• _Task description_: Please find every line in the records below that contains the word "pero", and copy it.

• _Available data_:
== Segment start ==

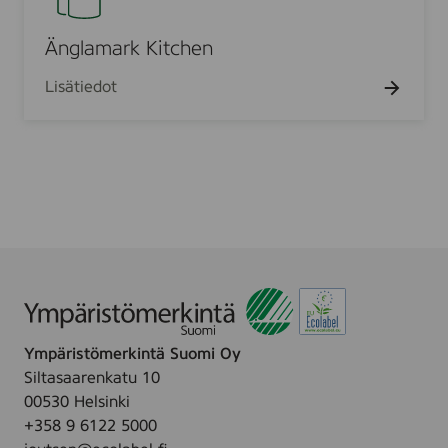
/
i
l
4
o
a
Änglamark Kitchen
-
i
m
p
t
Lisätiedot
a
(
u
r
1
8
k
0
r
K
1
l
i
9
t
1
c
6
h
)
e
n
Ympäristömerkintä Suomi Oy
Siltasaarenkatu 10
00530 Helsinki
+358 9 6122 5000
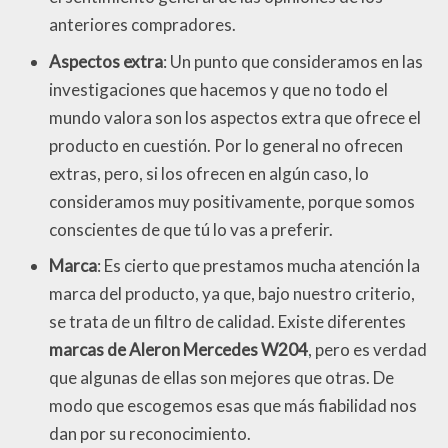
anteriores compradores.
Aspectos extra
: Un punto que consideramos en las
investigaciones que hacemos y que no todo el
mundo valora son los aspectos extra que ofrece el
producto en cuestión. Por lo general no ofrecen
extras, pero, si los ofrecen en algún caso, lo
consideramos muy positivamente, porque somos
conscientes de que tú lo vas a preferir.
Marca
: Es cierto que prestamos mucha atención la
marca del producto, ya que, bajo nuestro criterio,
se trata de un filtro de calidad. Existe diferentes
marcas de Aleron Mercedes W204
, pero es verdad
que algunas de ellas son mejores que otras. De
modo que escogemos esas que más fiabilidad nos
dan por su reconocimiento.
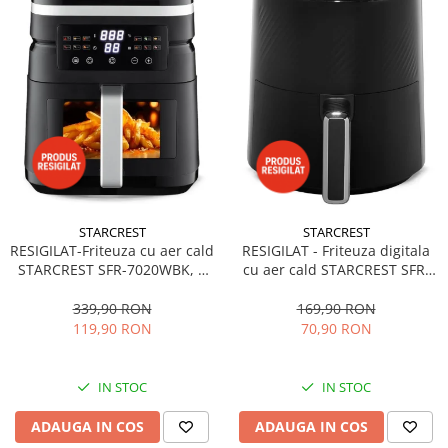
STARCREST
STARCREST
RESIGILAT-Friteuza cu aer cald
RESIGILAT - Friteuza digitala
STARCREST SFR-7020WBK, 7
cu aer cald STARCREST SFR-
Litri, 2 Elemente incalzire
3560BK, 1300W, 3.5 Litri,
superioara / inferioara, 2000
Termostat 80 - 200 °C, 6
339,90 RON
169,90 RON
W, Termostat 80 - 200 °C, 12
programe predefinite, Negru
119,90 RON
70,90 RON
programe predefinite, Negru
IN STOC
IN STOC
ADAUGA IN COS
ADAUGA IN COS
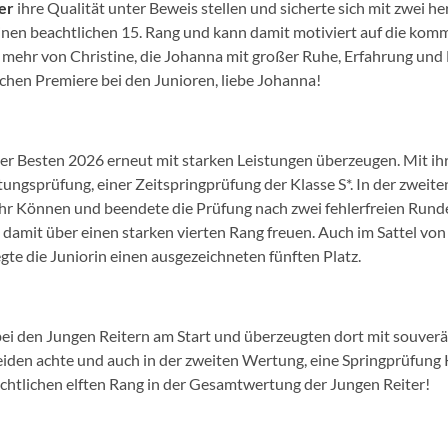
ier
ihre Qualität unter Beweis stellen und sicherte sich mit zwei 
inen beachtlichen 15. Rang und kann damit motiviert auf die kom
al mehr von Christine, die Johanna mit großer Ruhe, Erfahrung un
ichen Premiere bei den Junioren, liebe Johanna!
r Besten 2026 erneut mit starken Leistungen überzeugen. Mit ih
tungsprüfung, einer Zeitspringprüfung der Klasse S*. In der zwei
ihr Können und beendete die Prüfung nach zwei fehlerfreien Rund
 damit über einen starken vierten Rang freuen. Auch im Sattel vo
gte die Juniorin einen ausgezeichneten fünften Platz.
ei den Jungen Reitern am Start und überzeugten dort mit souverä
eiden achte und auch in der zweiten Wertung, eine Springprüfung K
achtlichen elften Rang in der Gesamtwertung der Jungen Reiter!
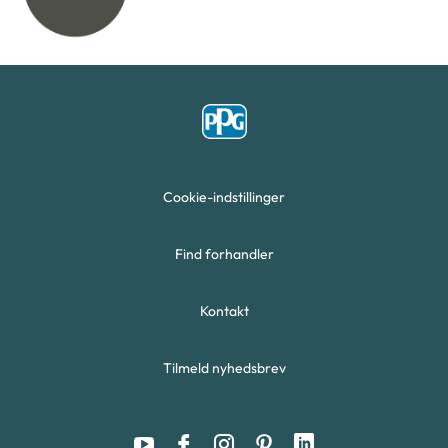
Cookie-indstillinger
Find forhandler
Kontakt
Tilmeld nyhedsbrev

== Segment end ==

• _Worked solution_:
extras, pero, si los ofrecen en algún caso, lo
, pero es verdad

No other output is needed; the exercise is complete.